Data records:
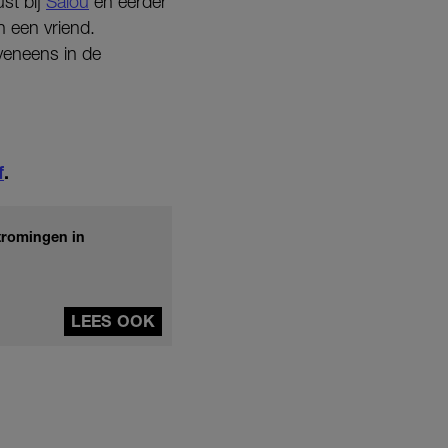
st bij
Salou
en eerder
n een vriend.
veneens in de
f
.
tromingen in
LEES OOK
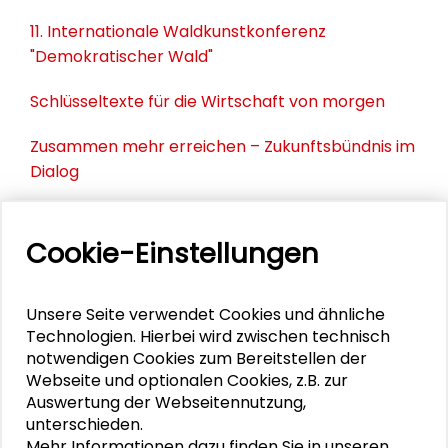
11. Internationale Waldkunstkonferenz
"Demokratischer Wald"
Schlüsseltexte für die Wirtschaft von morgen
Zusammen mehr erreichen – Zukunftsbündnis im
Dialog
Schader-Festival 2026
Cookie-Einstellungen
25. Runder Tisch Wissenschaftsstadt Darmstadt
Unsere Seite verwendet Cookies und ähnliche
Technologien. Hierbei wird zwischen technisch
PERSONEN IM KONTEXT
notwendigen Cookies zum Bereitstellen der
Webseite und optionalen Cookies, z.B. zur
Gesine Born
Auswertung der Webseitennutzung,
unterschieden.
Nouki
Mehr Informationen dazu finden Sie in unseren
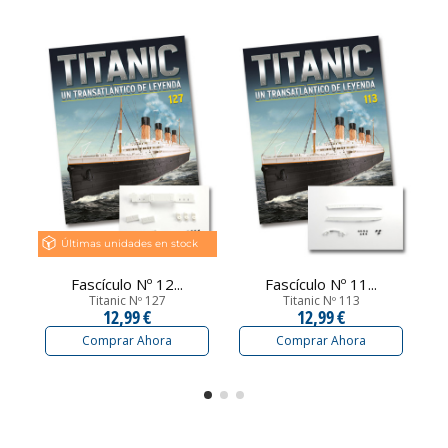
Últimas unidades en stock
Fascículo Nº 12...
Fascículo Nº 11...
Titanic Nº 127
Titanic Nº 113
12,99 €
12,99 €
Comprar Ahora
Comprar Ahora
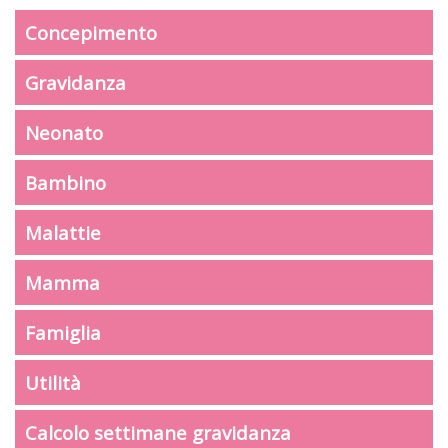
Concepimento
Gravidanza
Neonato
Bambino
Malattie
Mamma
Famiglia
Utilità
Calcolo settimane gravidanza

Exercise aim:
Go through the material and select each line with the string "Cookies" in it.

Output for this task:
Unsere Seite verwendet Cookies und ähnliche
notwendigen Cookies zum Bereitstellen der
Webseite und optionalen Cookies, z.B. zur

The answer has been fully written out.